IAM SO UPSET! my throat had been clicking non stop for 13 days straight.. one hour before my dr appt. it stopped clicking.. so the dr looked at me like i was crazy. he said nothing was wrong with me and sent me on my marry way. the next day it was click, swallow, click......GRRRRRR! Sorry! i just need to vent... please someone help me if you have answers
I have no eating issues. My voice gets rough often. Good luck with that appt. Keep us posted and get well soon.
Haha. Thats ok! We all have moments like that... I'm glad your feeling better today. Today has been hard for me because I'm scared of hearing something bad at the ENT tomorrow.. ill keep you updated on what he says....i feel like puling my hair because i can't take it anymore. How is your eating? does it click when you eat?
One of my major obsessions right now is exercise. If I run smoothly it doesn't click. If I land hard, I can feel/hear the click. It really doesn't bother me at all. Do you know what causes that? I suppose I can google it.
I apologize for the whinny post last night. I had a few beers to ease my mood and really started feeling sorry for myself.

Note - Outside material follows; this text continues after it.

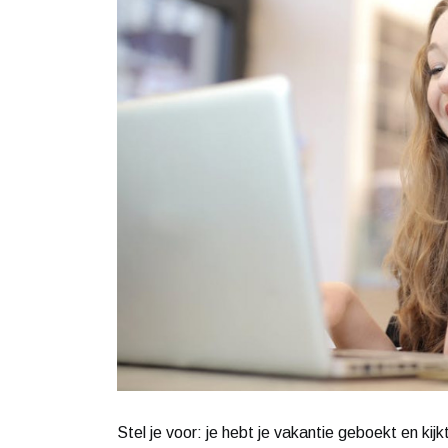
Stel je voor: je hebt je vakantie geboekt en kij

I completely understand. I have days were im fine and days i feel i can't take it much longer....i tell my husband the same thing. I just wish someone can tell me if there's ever went away. So how did your
Clicking start? ...
Thanks for asking mariana3526. Unfortunately I'm really struggling with the depression and major obsession still. Every few days I convince myself I'm doing better, but then I have a day like today and I know I have a ways to go. I'm 9 weeks into this relapse. I wish I could remember how long it took for my last recovery but this one feels like it's here to stay. I told my wonderful wife 30 minutes ago that she should seriously think about if she wants to be with me for the next 40 years. She broke down and cried. I'm a jerk and I can't deal with it. She is the envy of all of my friends and could find a guy in 5 minutes. I can only hope this is temporary like last time. I'm about to throw away everything I ever worked for. I sincerely hope you are doing great. Good luck!